Constatiamo che, attraverso questo modo naturale di insegnare una lingua, in Italia oggi la quasi totalità insegna l'italiano, e non il dialetto. Ora, io mi chiedo: parliamo di una lingua che i genitori per primi decidono di abbandonare, di non trasmettere più ai figli; ci sarà allora qualche ragione perché questo avviene? E, soprattutto: come si può pensare di sopperire, di complementare, di supplementare quello che i genitori non vogliono fare e che è nei loro compiti istituzionali – vale a dire di insegnare la lingua X – attraverso la scuola? Trovo che questo sia attribuire a Stato e scuola – sia essa pubblica o privata non importa – un compito che non compete loro. Se si tratta di insegnare l'esistenza di questa lingua – parlo di un dialetto qualsiasi e lo chiamo 'lingua' – la sua storia, il fatto che è stata utile in una certa comunità fino a un certo momento, che poi da quel certo momento in poi la comunità stessa ha deciso di abbandonarla, in parte o in tutto, per certe ragioni che saranno rispettabilissime, beh a questo punto non vedo perché lo Stato debba sopperire in modo artificiale – e spesso artificioso – attraverso, poi, strumenti che gli mancano, come ad esempio gli insegnanti. Chi sono gli insegnanti, non so, del 'torinese' in una classe di Torino in cui ci sono dieci bambini su venti che arrivano dalle Filippine, dal Perù, dal Giappone, dalla Cina, eccetera, eccetera, mentre gli altri arrivano da tutte le altre parti d'Italia e, magari, ce ne sono solo due che sono davvero torinesi ma che, proprio perché veramente torinesi, hanno abbandonato l'italiano già da tre generazioni? Mi chiedo: che significato ha insegnare il torinese? E mi rispondo: non ne ha nessuno!... se non sono le famiglie a prendere delle decisioni in questo senso. In fondo, io sono molto keynesiano.”
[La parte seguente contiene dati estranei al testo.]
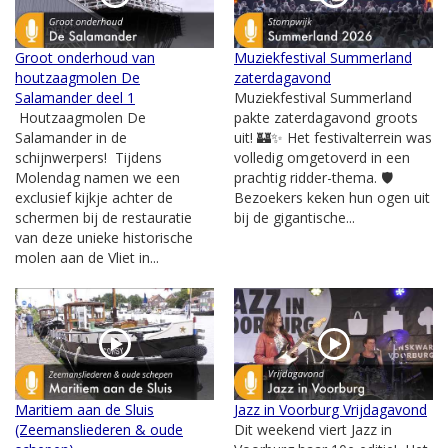
Groot onderhoud van
Muziekfestival Summerland
houtzaagmolen De
zaterdagavond
Salamander deel 1
Muziekfestival Summerland
Houtzaagmolen De
pakte zaterdagavond groots
Salamander in de
uit! 🏰✨ Het festivalterrein was
schijnwerpers! Tijdens
volledig omgetoverd in een
Molendag namen we een
prachtig ridder-thema. 🛡️
exclusief kijkje achter de
Bezoekers keken hun ogen uit
schermen bij de restauratie
bij de gigantische...
van deze unieke historische
molen aan de Vliet in...
Maritiem aan de Sluis
Jazz in Voorburg Vrijdagavond
(Zeemansliederen & oude
Dit weekend viert Jazz in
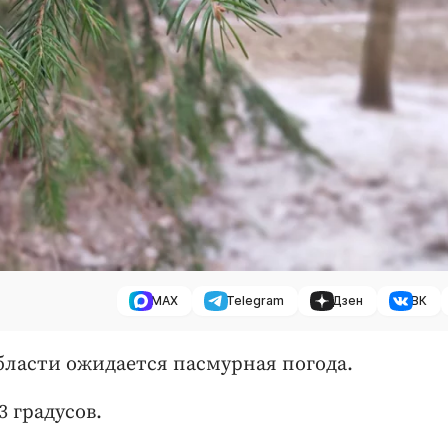
MAX
Telegram
Дзен
ВК
области ожидается пасмурная погода.
3 градусов.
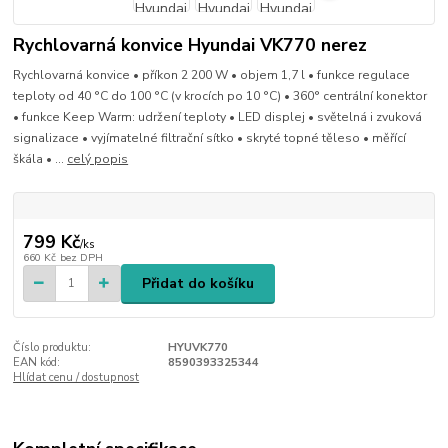
Rychlovarná konvice Hyundai VK770 nerez
Rychlovarná konvice • příkon 2 200 W • objem 1,7 l • funkce regulace
teploty od 40 °C do 100 °C (v krocích po 10 °C) • 360° centrální konektor
• funkce Keep Warm: udržení teploty • LED displej • světelná i zvuková
signalizace • vyjímatelné filtrační sítko • skryté topné těleso • měřící
škála • ...
celý popis
799 Kč
/
ks
660 Kč
bez DPH
Přidat do košíku
Číslo produktu:
HYUVK770
EAN kód:
8590393325344
Hlídat cenu / dostupnost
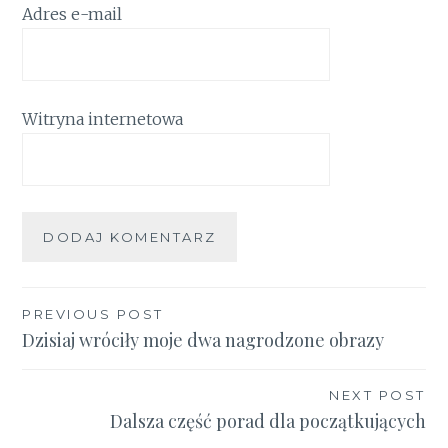
Adres e-mail
Witryna internetowa
Nawigacja
PREVIOUS POST
Dzisiaj wróciły moje dwa nagrodzone obrazy
wpisu
NEXT POST
Dalsza część porad dla początkujących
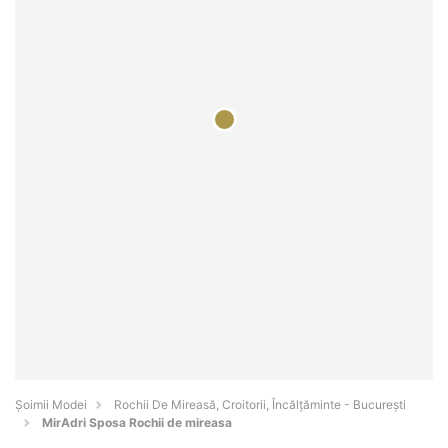
Șoimii Modei
Rochii De Mireasă, Croitorii, Încălțăminte - Bucureşti
MirAdri Sposa Rochii de mireasa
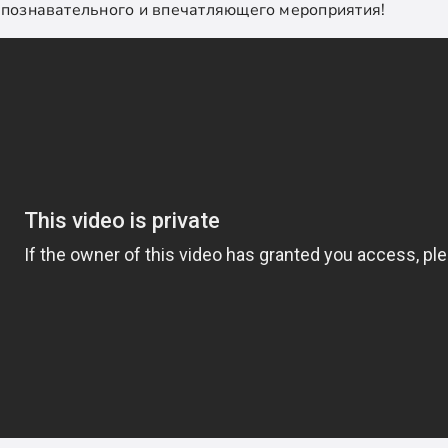
о познавательного и впечатляющего мероприятия!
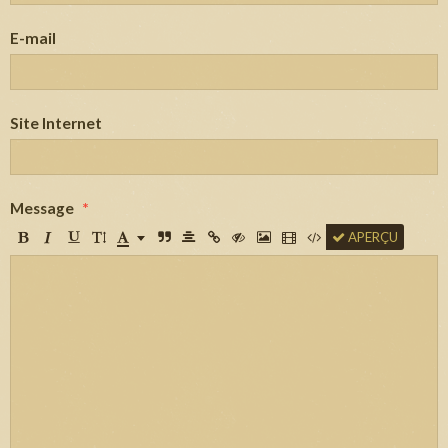
E-mail
Site Internet
Message
APERÇU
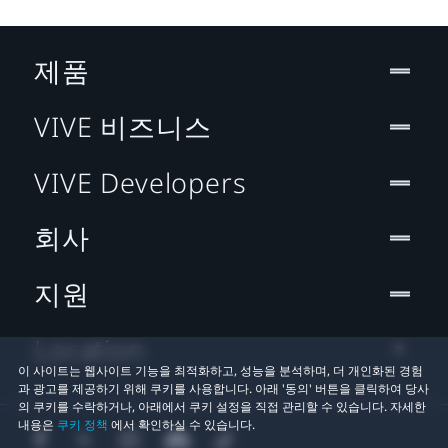
제품
VIVE 비즈니스
VIVE Developers
회사
지원
Location
이 사이트는 웹사이트 기능을 최적화하고, 성능을 분석하며, 더 개인화된 경험
과 광고를 제공하기 위해 쿠키를 사용합니다. 아래 '동의' 버튼을 클릭하여 당사
의 쿠키를 수락하거나, 아래에서 쿠키 설정을 직접 관리할 수 있습니다. 자세한
내용은
쿠키 정책
에서 확인하실 수 있습니다.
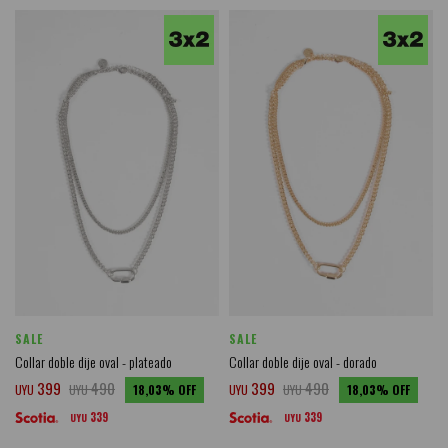
SALE
SALE
Collar doble dije oval - plateado
Collar doble dije oval - dorado
399
490
399
490
UYU
UYU
18,03
UYU
UYU
18,03
339
339
UYU
UYU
Un augurio all'Italia che compie 150 anni.
“Per quel che riguarda i prossimi 150 anni di lingua italiana, mi auguro che questa possa svilupparsi senza eccessive preoccupazioni e soprattutto senza eccessivi interventi da parte dei linguisti. Perché, si è visto, gli interventi dei linguisti sono spesso deleteri – come gli interventi di tipo puristico per esempio – ma in fondo, poi, non così preoccupanti: si sa che una lingua si sviluppa indipendentemente dai loro desideri e la storia del 'garage', che noi chiamiamo così e non 'autorimessa' come avrebbero voluto i linguisti durante il fascismo, la dice lunga!”